3 egg whites, at room temperature

¼ teaspoon cream of tartar

¾ cup of sugar

2 teaspoons Ben’s Original Cherry Juice Concentrate

1-2 drops of red or pink food coloring


Preheat oven to 200 degrees

Line 2 large baking sheets with parchment paper.

Beat egg whites in large metal bowl on medium speed with mixer using wire wisk attachment until foamy. Add cream of tartar just as the whites begin to become frothy during the beating.  Gradually add sugar, 1 tablespoon at a time, beating until stiff peaks form,  about 5 minutes. Mix in Cherry juice concentrate. Add food coloring one drop at time as you desire for color. (Optional)

Spoon meringue into a pastry bag fitted with a star tip. Pipe 12 (1 ½  –inch high, by 1 ½ inch wide) mounds onto each baking sheet, space evenly apart.

Bake for 3 hours, or until dry and crisp.

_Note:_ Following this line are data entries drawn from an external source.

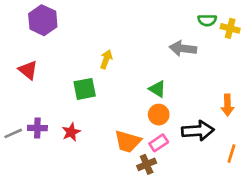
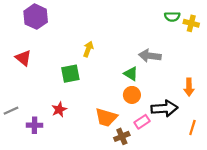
gray arrow: (183, 49) -> (150, 56), moved
purple cross: (37, 128) -> (34, 125), moved
pink rectangle: (159, 143) -> (142, 122), moved

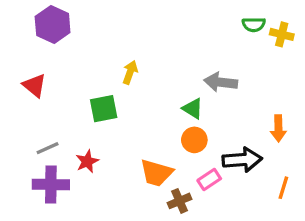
gray line: (11, 111) -> (48, 148), moved
purple cross: (34, 125) -> (51, 184), size x1.5

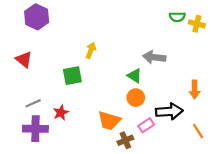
orange line: (283, 188) -> (198, 131), turned -49

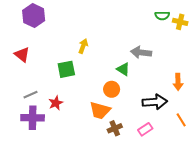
orange circle: (136, 98) -> (112, 89), moved
pink rectangle: (146, 125) -> (145, 129), moved

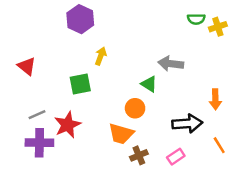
purple hexagon: (34, 16) -> (80, 19), moved
yellow cross: (180, 22) -> (218, 27), turned -32
red star: (56, 103) -> (68, 125), size x1.5

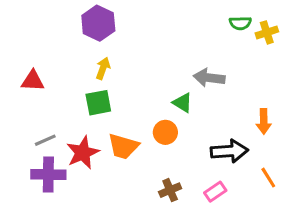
yellow arrow: (101, 56) -> (103, 68), moved
red triangle: (27, 66) -> (33, 81), turned -36
orange trapezoid: (121, 134) -> (123, 146), moved

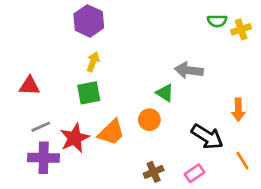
red triangle: (33, 81) -> (29, 86), moved
orange trapezoid: (123, 146) -> (111, 132), turned -60
black arrow: (229, 151) -> (207, 137), turned 36

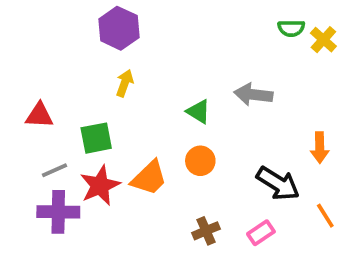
yellow cross: (241, 29) -> (323, 40), turned -30
green square: (89, 93) -> (96, 138), moved
green triangle: (165, 93) -> (198, 112), moved

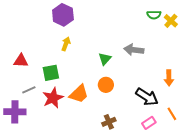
green triangle: (198, 112) -> (105, 59), turned 40
purple cross: (58, 212) -> (15, 112), moved
pink rectangle: (261, 233) -> (149, 123), moved

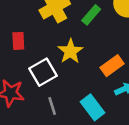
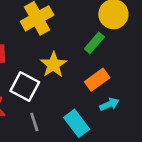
green rectangle: (91, 15) -> (94, 43), moved
white square: (43, 72) -> (25, 86), turned -32

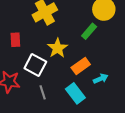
orange rectangle: (97, 80) -> (81, 66), moved

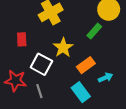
gray line: (43, 92) -> (39, 91), moved

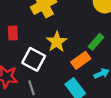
green rectangle: (94, 31) -> (96, 42), moved

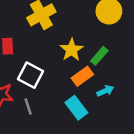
yellow star: (57, 42) -> (72, 50), moved

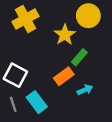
yellow star: (72, 50) -> (65, 35), moved
cyan rectangle: (76, 108) -> (37, 102), moved

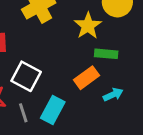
green rectangle: (79, 57) -> (106, 54), turned 54
cyan rectangle: (37, 102) -> (53, 110), turned 65

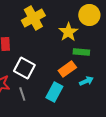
cyan rectangle: (53, 110) -> (54, 92), moved

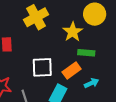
white square: (24, 68) -> (42, 67), moved, turned -30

*Note: You can also use 2 spoons to form the mounds. Scoop meringue with one and use the other to push it onto the baking sheet.

If you want to make mini meringue shells, form a flat base and pipe sides around to form a well. Cool the meringues completely on baking sheets. Store in an airtight container at room temperature for up to a week.

For meringue shells: Fill with dollop of whip cream or Cool Whip and top with Cherry Festival Preserves. Add a mint sprig for garnish if desired.